Right here I took a hand myself, because I was afraid Ham was going to lose his temper, and that’s one thing you can’t always pick up in the same place that you left it. So I called Ham off, and told Percy to come back in an hour with his head broker and I’d protect his trades in the meanwhile. Then I pointed out to the old man that we’d make a pretty good thing on the deal, even after we’d let Percy out, as he’d had plenty of company on the bull side that could pay up; and anyway, that the boy was a blamed sight more important than the money, and here was the chance to make a man of him.

We were all ready for Mister Percy when he came back, and Ham got right down to business.

“Young man, I’ve decided to help you out of this hole,” he began.

Percy chippered right up. “Thank you, sir,” he said.

“Yes, I’m going to help you,” the old man went on. “I’m going to take all your trades off your hands and assume all your obligations at the banks.”

“Thank you, sir.”

“Stop interrupting when I’m talking, I’m going to take up all your obligations, and you’re going to pay me three million dollars for doing it. When the whole thing’s cleaned up that will probably leave me a few hundred thousand in the hole, but I’m going to do the generous thing by you.”

Percy wasn’t so chipper now. “But, father,” he protested, “I haven’t got three million dollars; and you know very well I can’t possibly raise any three million dollars.”

“Yes, you can,” said Ham. “There’s the million I gave you: that makes one. There’s your interest in the business; I’ll buy it back for a million: that makes two. And I’ll take your note at five per cent, for the third million. A fair offer, Mr. Graham?”

“Very liberal, indeed, Mr. Huggins,” I answered.

“But I won’t have anything to live on, let alone any chance to pay you back, if you take my interest in the business away,” pleaded Percy.

“I’ve thought of that, too,” said his father, “and I’m going to give you a job. The experience you’ve had in this campaign ought to make you worth twenty-five dollars a week to us in our option department. Then you can board at home for five dollars a week, and pay ten more on your note. That’ll leave you ten per for clothes and extras.”

Percy wriggled and twisted and tried tears. Talked a lot of flip-flap flub-doodle, but Ham was all through with the proud-popper business, and the young man found him as full of knots as a hickory root, and with a hide that would turn the blade of an ax.

Percy was simply in the fix of the skunk that stood on the track and humped up his back at the lightning express-there was nothing left of him except a deficit and the stink he’d kicked up. And a fellow can’t dictate terms with those assets. In the end he left the room with a ring in his nose.

After all, there was more in Percy than cussedness, for when he finally decided that it was a case of root hog or die with him, he turned in and rooted.

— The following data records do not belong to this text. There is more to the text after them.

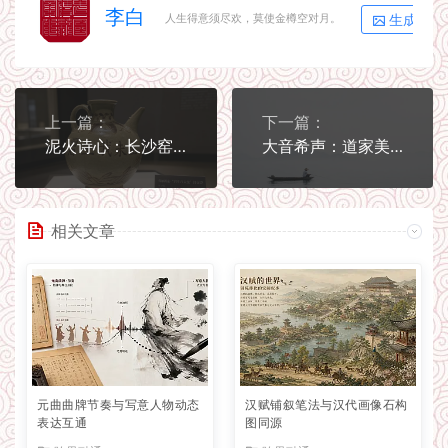
李白
生成海报
人生得意须尽欢，莫使金樽空对月。
上一篇：
下一篇：
泥火诗心：长沙窑瓷器上的唐念冰心
大音希声：道家美学的留白之境
相关文章
元曲曲牌节奏与写意人物动态
汉赋铺叙笔法与汉代画像石构
表达互通
图同源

It took him ten years to get back into his father’s confidence and a partnership, and he was still paying on the million-dollar note when the old man died and left him his whole fortune. It would have been cheaper for me in the end if I had let the old man disinherit him, because when Percy ran that Mess Pork corner three years ago, he caught me short a pretty good line and charged me two dollars a barrel more than any one else to settle. Explained that he needed the money to wipe out the unpaid balance of a million-dollar note that he’d inherited from his father.

I simply mention Percy to show why I’m a little slow to regard members of my family as charitable institutions that I should settle endowments on. If there’s one thing I like less than another, it’s being regarded as a human meal-ticket. What is given to you always belongs to some one else, and if the man who gave it doesn’t take it back, some fellow who doesn’t have to have things given to him is apt to come along and run away with it. But what you earn is your own, and apt to return your affection for it with interest-pretty good interest.

Your affectionate father,

JOHN GRAHAM.

P.S.-I forgot to say that I had bought a house on Michigan Avenue for Helen, but there’s a provision in the deed that she can turn you out if you don’t behave.